[DATASET]:

-------------------------

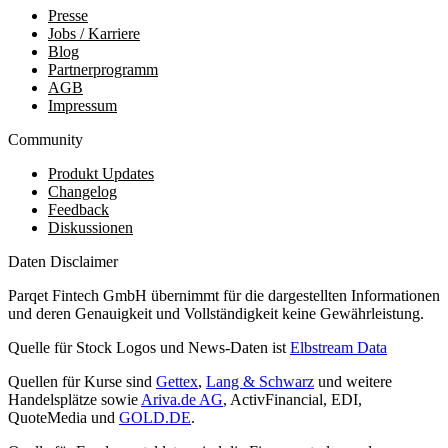
Presse
Jobs / Karriere
Blog
Partnerprogramm
AGB
Impressum
Community
Produkt Updates
Changelog
Feedback
Diskussionen
Daten Disclaimer
Parqet Fintech GmbH übernimmt für die dargestellten Informationen
und deren Genauigkeit und Vollständigkeit keine Gewährleistung.
Quelle für Stock Logos und News-Daten ist
Elbstream Data
Quellen für Kurse sind
Gettex
,
Lang & Schwarz
und weitere
Handelsplätze sowie
Ariva.de AG
, ActivFinancial, EDI,
QuoteMedia und
GOLD.DE
.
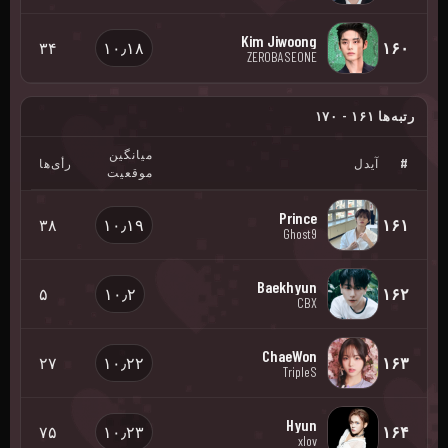
Kim Jiwoong
۳۴
۱۰٫۱۸
۱۶۰
ZEROBASEONE
رتبه‌ها ۱۶۱ - ۱۷۰
میانگین
#
آیدل
رأی‌ها
موقعیت
Prince
۳۸
۱۰٫۱۹
۱۶۱
Ghost9
Baekhyun
۵
۱۰٫۲
۱۶۲
CBX
ChaeWon
۲۷
۱۰٫۲۲
۱۶۳
TripleS
Hyun
۷۵
۱۰٫۲۳
۱۶۴
xlov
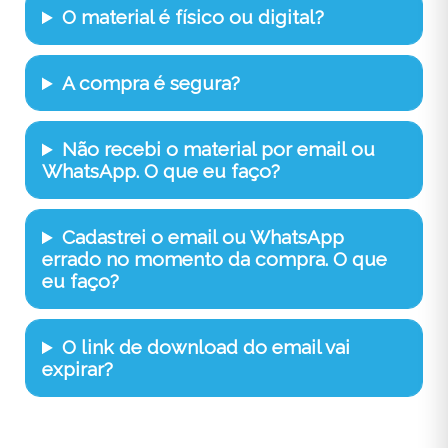
O material é físico ou digital?
A compra é segura?
Não recebi o material por email ou
WhatsApp. O que eu faço?
Cadastrei o email ou WhatsApp
errado no momento da compra. O que
eu faço?
O link de download do email vai
expirar?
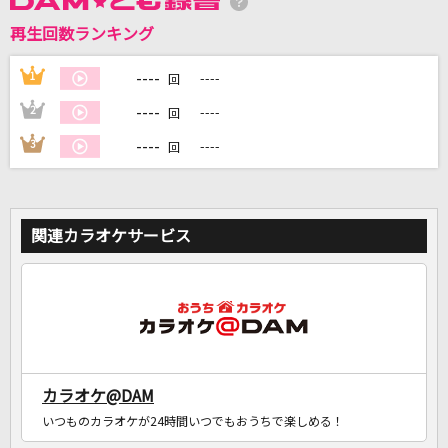
再生回数ランキング
DAMに会員登録・ログインして
----
1
----
回
カラオケをもっと楽しもう！
----
2
----
回
----
3
----
回
自宅でカラオケ歌い放題！
家族や友達と一緒に！練習にも！
関連カラオケサービス
カラオケ@DAM
いつものカラオケが24時間いつでもおうちで楽しめる！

-------------------------

[BRIEF]: In the listing above, each line with the word "email" is to be copied out.

[TASK ANSWER]:
Não recebi o material por email ou
Cadastrei o email ou WhatsApp
O link de download do email vai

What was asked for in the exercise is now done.